Tuesday also saw the AP introduce a new rule: Instead of the expressions “sex change” or “transition,” writers are to use “gender confirmation.” This was a deep kowtow to the transgender movement, which believes that physicians don’t alter anything essential or fundamental when they perform a sex-change operation: Caitlyn Jenner was always Caitlyn Jenner. The operation merely confirmed this ontological fact.
You needn’t agree with social conservatives on transgender ideology to see that this is wrongheaded. The editors are using the AP’s style authority to declare the transgender debate over. News articles on the transgender question—still the subject of heated scientific and political debate—will now reflect the assumptions and ideological preferences of one side.
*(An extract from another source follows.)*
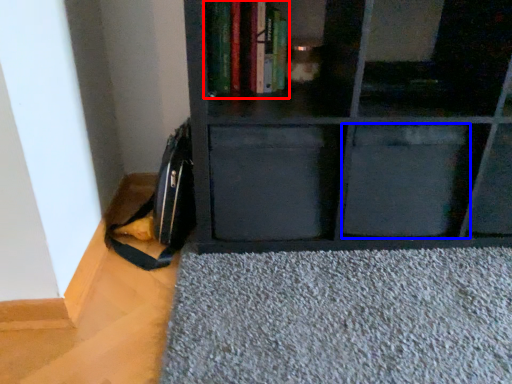 Question: Which object appears closest to the camera in this image, book (highlighted by a red box) or drawer (highlighted by a blue box)?

Choices:
 (A) book
 (B) drawer

Answer: (A) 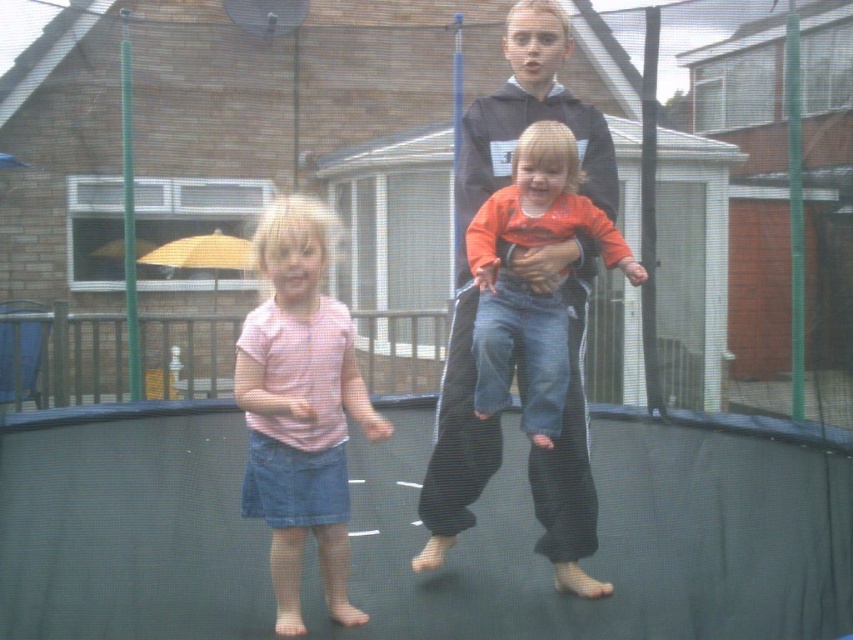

Given the ongoing debate, AP’s move can’t but appear as an effort to delegitimize the other side, which includes not just orthodox Christians but also secular psychologists, social scientists, and many others.
The AP and its defenders will say that the move is necessary because journalistic prose should reflect evolving norms and usages. And they will argue that adhering to trans pronoun preferences is a matter of respect. But social norms are only “evolving” among a narrow progressive cohort. Most AP readers still use “he,” “she,” “sex change,” and the like. Most people “dead-name.” The AP is actively pushing norms in a certain direction and calling it evolution. As for respecting individuals, surely there are ways to do that without violating journalism’s core truth-seeking function. To suggest that Jenner was never “born” male is absurd and illogical.
The AP’s new style rules won’t change a reality which is written into human nature, and which men and women people have encountered since time immemorial. Such language games will only discredit the media and underscore the Orwellian aspect of the transgender movement.